Laçin: Nakit akışı için ciroya ihtiyaç var

Türkiye Beyaz Eşya Sanayicileri Derneği (TÜRKBESD) Yönetim Kurulu Üyesi Mustafa Laçin, siparişlerde eylül itibariyle hem içeride hem de dışarıda çok ciddi bir azalma olduğunu teyit ederken, bu durumun bir süre daha devam edeceğini öngördüğünü belirtti. “Bu durum karşısında biz de tüm müşterilerimizi gezip resmen pres yapmaya çalışıyoruz” diyen Laçin, üreticilerin sipariş mesaisine dikkat çekti. Gerçek anlamda şu an işin en ağırlık verdikleri kısmın yeni sipariş almak olduğunu aktaran Laçin, “Yeni müşteri bulmak zor. O yüzden yeni sipariş kaçırmak istemiyoruz. Bunun için yeni kampanyalar yapıyoruz. Satışı artırmak için her türlü yolu deniyoruz. Fiyatı çok kırarsak sipariş alabiliriz gibi bir durum da yok, burada asıl olan talebin olmaması. Artı bir sipariş, artı bir üretim için bir şekilde müşterilerimizi sıkıştırmaya çalışıyoruz. Finansmana erişim bu dönemde çok zor. Dolayısıyla nakit akışını sağlıklı yürütebilmek için ciroya ihtiyaç var” diye konuştu.

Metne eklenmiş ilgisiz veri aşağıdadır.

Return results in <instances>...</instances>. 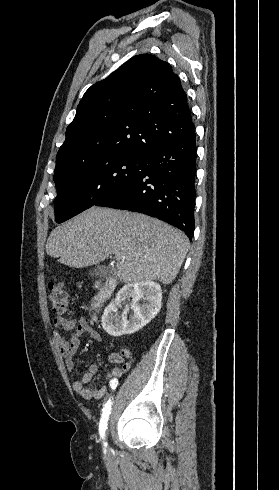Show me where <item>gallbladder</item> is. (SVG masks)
Instances as JSON below:
<instances>
[{
    "mask_svg": "<svg viewBox=\"0 0 279 490\" xmlns=\"http://www.w3.org/2000/svg\"><path fill=\"white\" fill-rule=\"evenodd\" d=\"M111 274V268H105V266H97V268H94V270H90L89 272V276H96L99 282H104V280H106V278H109Z\"/></svg>",
    "mask_w": 279,
    "mask_h": 490,
    "instance_id": "obj_1",
    "label": "gallbladder"
}]
</instances>
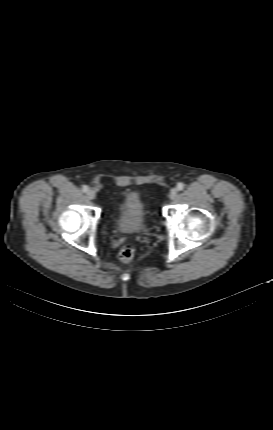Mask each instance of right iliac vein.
<instances>
[{
  "instance_id": "right-iliac-vein-1",
  "label": "right iliac vein",
  "mask_w": 273,
  "mask_h": 430,
  "mask_svg": "<svg viewBox=\"0 0 273 430\" xmlns=\"http://www.w3.org/2000/svg\"><path fill=\"white\" fill-rule=\"evenodd\" d=\"M86 195H87V198H88V199L92 200V199H94V198H95L96 193H95V191H94V190H88Z\"/></svg>"
}]
</instances>
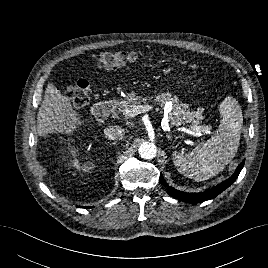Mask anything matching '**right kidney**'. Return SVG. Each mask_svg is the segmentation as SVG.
Listing matches in <instances>:
<instances>
[{
    "label": "right kidney",
    "instance_id": "obj_1",
    "mask_svg": "<svg viewBox=\"0 0 268 268\" xmlns=\"http://www.w3.org/2000/svg\"><path fill=\"white\" fill-rule=\"evenodd\" d=\"M77 151L78 150L76 149L70 151L71 156L74 158L70 164L71 168H76L77 171H82L83 173H89L94 169L95 165L92 162H85L84 164L80 163L79 160L75 158Z\"/></svg>",
    "mask_w": 268,
    "mask_h": 268
}]
</instances>
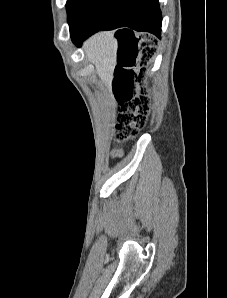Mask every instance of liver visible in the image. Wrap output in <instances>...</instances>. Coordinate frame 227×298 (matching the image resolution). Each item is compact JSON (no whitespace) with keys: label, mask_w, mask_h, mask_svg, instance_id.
I'll use <instances>...</instances> for the list:
<instances>
[{"label":"liver","mask_w":227,"mask_h":298,"mask_svg":"<svg viewBox=\"0 0 227 298\" xmlns=\"http://www.w3.org/2000/svg\"><path fill=\"white\" fill-rule=\"evenodd\" d=\"M117 40L111 32H99L84 44L85 54L95 65L96 73L108 88L117 63Z\"/></svg>","instance_id":"1"}]
</instances>
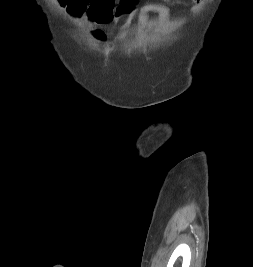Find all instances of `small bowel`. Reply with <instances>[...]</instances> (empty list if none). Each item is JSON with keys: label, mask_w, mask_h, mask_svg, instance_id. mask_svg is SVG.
Instances as JSON below:
<instances>
[{"label": "small bowel", "mask_w": 253, "mask_h": 267, "mask_svg": "<svg viewBox=\"0 0 253 267\" xmlns=\"http://www.w3.org/2000/svg\"><path fill=\"white\" fill-rule=\"evenodd\" d=\"M169 1V0H164ZM193 11H199L204 0H191ZM69 14L73 16L85 15L90 21L98 25L110 24L123 19L113 40L119 41L126 34L133 20L138 18L139 32L142 33L151 14H156L162 23L168 24L169 9L160 3L140 4V0H68L64 4Z\"/></svg>", "instance_id": "1"}]
</instances>
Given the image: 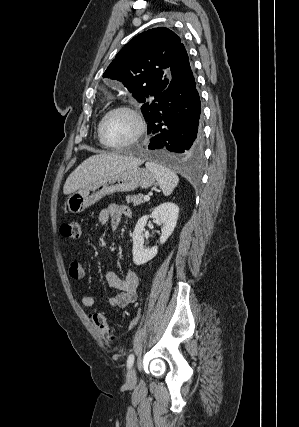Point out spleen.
Returning <instances> with one entry per match:
<instances>
[{"label":"spleen","mask_w":299,"mask_h":427,"mask_svg":"<svg viewBox=\"0 0 299 427\" xmlns=\"http://www.w3.org/2000/svg\"><path fill=\"white\" fill-rule=\"evenodd\" d=\"M146 168L154 175L165 196H169L178 185L179 177L175 172L152 161L145 163Z\"/></svg>","instance_id":"spleen-1"}]
</instances>
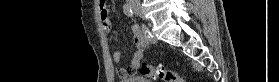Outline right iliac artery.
Returning <instances> with one entry per match:
<instances>
[{
    "mask_svg": "<svg viewBox=\"0 0 279 82\" xmlns=\"http://www.w3.org/2000/svg\"><path fill=\"white\" fill-rule=\"evenodd\" d=\"M123 12L125 13V15H127L128 17H132L133 16V11L132 8L129 4H124L123 5Z\"/></svg>",
    "mask_w": 279,
    "mask_h": 82,
    "instance_id": "right-iliac-artery-1",
    "label": "right iliac artery"
}]
</instances>
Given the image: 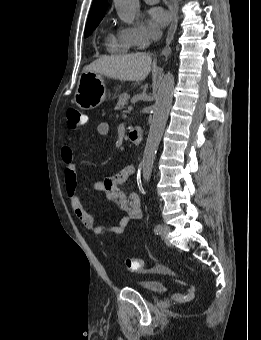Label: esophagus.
I'll return each mask as SVG.
<instances>
[{
    "label": "esophagus",
    "mask_w": 261,
    "mask_h": 340,
    "mask_svg": "<svg viewBox=\"0 0 261 340\" xmlns=\"http://www.w3.org/2000/svg\"><path fill=\"white\" fill-rule=\"evenodd\" d=\"M170 14H171V24L170 27L168 29V33H167V38H166V46L164 48V53H168L169 52V45L171 43V41L173 40L175 31H176V27H177V18H176V14L174 12V9L172 7H170Z\"/></svg>",
    "instance_id": "1"
}]
</instances>
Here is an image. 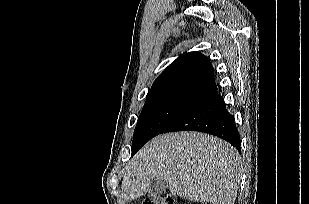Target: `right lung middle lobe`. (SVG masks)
<instances>
[{
	"mask_svg": "<svg viewBox=\"0 0 309 204\" xmlns=\"http://www.w3.org/2000/svg\"><path fill=\"white\" fill-rule=\"evenodd\" d=\"M197 104L182 101L147 103L139 116L134 131L132 156L151 138Z\"/></svg>",
	"mask_w": 309,
	"mask_h": 204,
	"instance_id": "1",
	"label": "right lung middle lobe"
}]
</instances>
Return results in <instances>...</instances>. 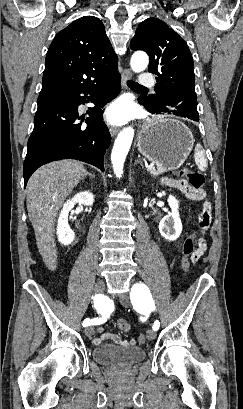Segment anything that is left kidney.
Wrapping results in <instances>:
<instances>
[{"label":"left kidney","mask_w":243,"mask_h":409,"mask_svg":"<svg viewBox=\"0 0 243 409\" xmlns=\"http://www.w3.org/2000/svg\"><path fill=\"white\" fill-rule=\"evenodd\" d=\"M168 204L172 212L161 219L159 232L166 240L175 241L182 232V223L178 211L179 202L174 196L170 195Z\"/></svg>","instance_id":"obj_1"}]
</instances>
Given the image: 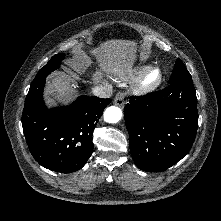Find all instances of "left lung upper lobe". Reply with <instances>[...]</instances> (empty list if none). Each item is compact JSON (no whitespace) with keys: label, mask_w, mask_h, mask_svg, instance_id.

Şengün: Yanımızda Türk baklavası, ülke ülke müşteri geziyoruz

Bandırma OSB Başkan Yardımcısı Korgün Şengün de, son dönemde sanayicilerin neler yaptığını ve yapması gerektiğini kendi firmasından örneklerle anlatı. Aynı zamanda MKS DevO Kimya Yönetim Kurulu Başkanı olan Korgün Şengün, sadece Türkiye’de değil dünyada hiç kimsenin önümüzdeki 3 ayı planlayamadığını söyleyerek, şu anda herkesin mevcut müşterilerindeki kapasitelerini artırmaya çalıştığını anlattı: “Bu dönemde yeni müşteri ve yeni Pazar, para kaptırtır. En kötü şey de bu dönemde para kaptırmak olur. Bu nedenle örneğin mevcut müşterimizdeki kapasitenin yüzde 20’sini biz satıyorsak bunu nasıl yüzde 30’a çıkarırız, ona bakıyoruz. Sıcak temasla, seyahatleri çoğaltarak bunu artırmaya çalışıyoruz. Bütün ekip yollara düştük. Yanımıza da Türk baklavasını, Türk lokumlarını alıp bütün dünyayı geziyoruz. Mevcut müşterileri dolaşıyoruz. Aklımız da hep ihracata çalışıyor. Kazandıklarımızla kazanamadıklarımızın toplamına bakıyoruz. Yani her bir faturada para kazanılamıyor artık. Olayın toplamında biz eğer sistemimizi diri tutabiliyor muyuz, çalışanlarımızı işten çıkarmadan kapasiteleri 70-80’de tutabiliyor muyuz, buna bakıyoruz.”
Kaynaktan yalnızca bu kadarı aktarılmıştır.